Taking a cheeky stance allows the agency to create self-aware, ironic advertising that taps into social media fatigue while still exploiting it. A 2012 campaign for Newcastle Brown Ale, for example, called out social media users who brag about their Instagrammed breakfasts and like each other’s posts without really liking each other.
The Subtexter, an app that built on the “No Bollocks” tagline that Droga5 unveiled the same year, encouraged people to say what they really mean on social media by giving them prewritten phrases over photos. It resonated with millennials who are as addicted to social media as they are wary of its influence. BuzzFeed’s CopyRanter recently called the campaign “branding genius” in a post about the Newscastle ads titled “The Best Beer Advertising in the World.”
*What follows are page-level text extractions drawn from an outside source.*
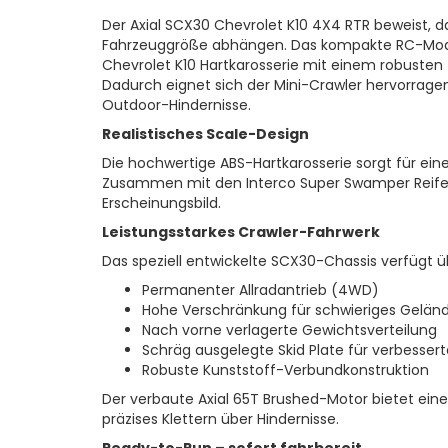
Der Axial SCX30 Chevrolet K10 4X4 RTR beweist,
Fahrzeuggröße abhängen. Das kompakte RC-Modell k
Chevrolet K10 Hartkarosserie mit einem robuste
Dadurch eignet sich der Mini-Crawler hervorragen
Outdoor-Hindernisse.
Realistisches Scale-Design
Die hochwertige ABS-Hartkarosserie sorgt für ein
Zusammen mit den Interco Super Swamper Reifen 
Erscheinungsbild.
Leistungsstarkes Crawler-Fahrwerk
Das speziell entwickelte SCX30-Chassis verfügt ü
Permanenter Allradantrieb (4WD)
Hohe Verschränkung für schwieriges Gelän
Nach vorne verlagerte Gewichtsverteilung
Schräg ausgelegte Skid Plate für verbessert
Robuste Kunststoff-Verbundkonstruktion
Der verbaute Axial 65T Brushed-Motor bietet eine
präzises Klettern über Hindernisse.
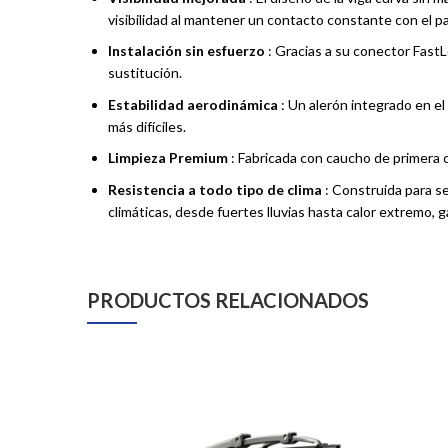
visibilidad al mantener un contacto constante con el pa
Instalación sin esfuerzo
: Gracias a su conector FastLo
sustitución.
Estabilidad aerodinámica
: Un alerón integrado en el
más difíciles.
Limpieza Premium
: Fabricada con caucho de primera ca
Resistencia a todo tipo de clima
: Construida para se
climáticas, desde fuertes lluvias hasta calor extremo,
PRODUCTOS RELACIONADOS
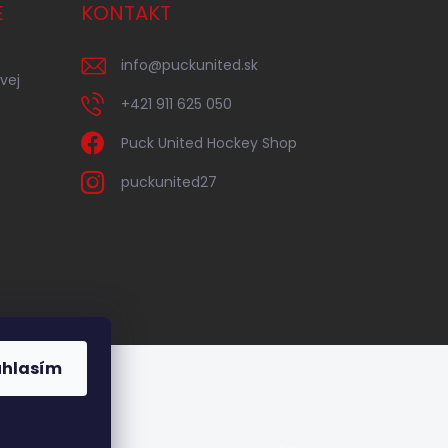
E
KONTAKT
info
@
puckunited.sk
vej
+421 911 625 050
Puck United Hockey Shop
puckunited27
úhlasím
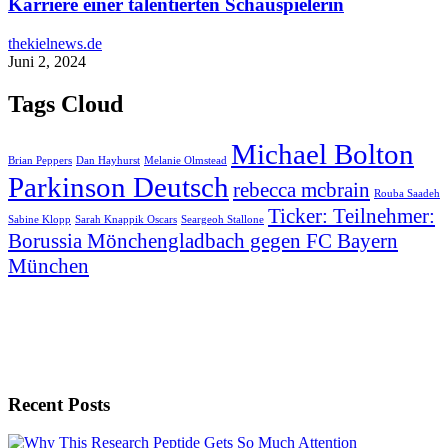
Karriere einer talentierten Schauspielerin
thekielnews.de
Juni 2, 2024
Tags Cloud
Michael Bolton
Brian Peppers
Dan Hayhurst
Melanie Olmstead
Parkinson Deutsch
rebecca mcbrain
Rouba Saadeh
Ticker: Teilnehmer:
Sabine Klopp
Sarah Knappik Oscars
Seargeoh Stallone
Borussia Mönchengladbach gegen FC Bayern
München
Recent Posts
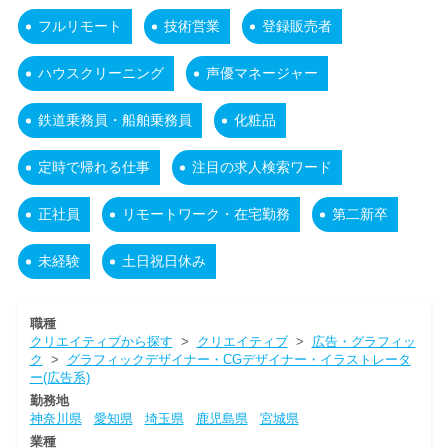
フルリモート
技術営業
登録販売者
ハウスクリーニング
声優マネージャー
鉄道乗務員・船舶乗務員
化粧品
定時で帰れる仕事
注目の求人検索ワード
正社員
リモートワーク・在宅勤務
第二新卒
未経験
土日祝日休み
職種
クリエイティブから探す
>
クリエイティブ
>
広告・グラフィッ
ク
>
グラフィックデザイナー・CGデザイナー・イラストレータ
ー(広告系)
勤務地
神奈川県
愛知県
埼玉県
鹿児島県
宮城県
業種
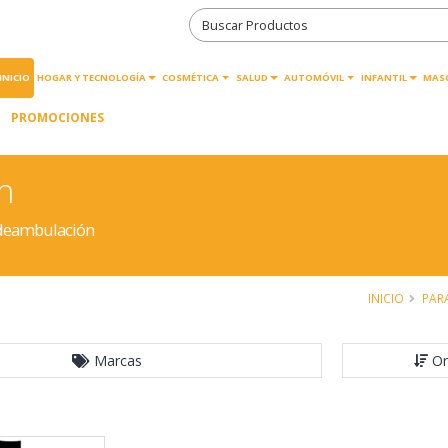
INICIO
HOGAR Y TECNOLOGÍA
COSMÉTICA
SALUD
AUTOMÓVIL
INFANTIL
MAS
PROMOCIONES
n
 deambulación
INICIO
PAR
Marcas
Or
In his new incarnation as an ad man, Mr. Essex is almost evangelical in his insistence that, in this day and age, good content is king. “The divide is between good and bad content, not church and state,” Mr. Essex said, eschewing the perhaps old-fashioned journalistic tradition of staying the hell away from the ad side. “A lot of church is bad, too.”
Given the way the media industry has gone since he shifted over to the other side, Mr. Essex may not be wrong. Branded content, once a damnable imitation, has become a profitable life raft for journalists, with the media industry beset by shrinking ad revenue and stiff online competition. What once may have seemed like selling out now seems like reading the tea leaves.
“When you work at publication, you’re selling content, and then you realize it’s all content, and the people who are making advertising are better than a lot of the edit team,” Mr. Essex explained. “Consumers don’t care where the content comes from; they just care that it’s good or not good.”
That sentiment is echoed by Droga5’s new strategic partner, William Morris Endeavor. “You have to reach consumers in new ways, because there is so much content,” Mr. Muirhead said, sounding like he had just gotten off the phone with Mr. Essex. “The way to stand out is to have the best content.”
Hitting at the right time hasn’t hurt Droga5, which was on the forefront of using social media in ways that are now commonplace. “It’s fortune as much as ambition,” Mr. Droga said. “A lot of stars aligned.”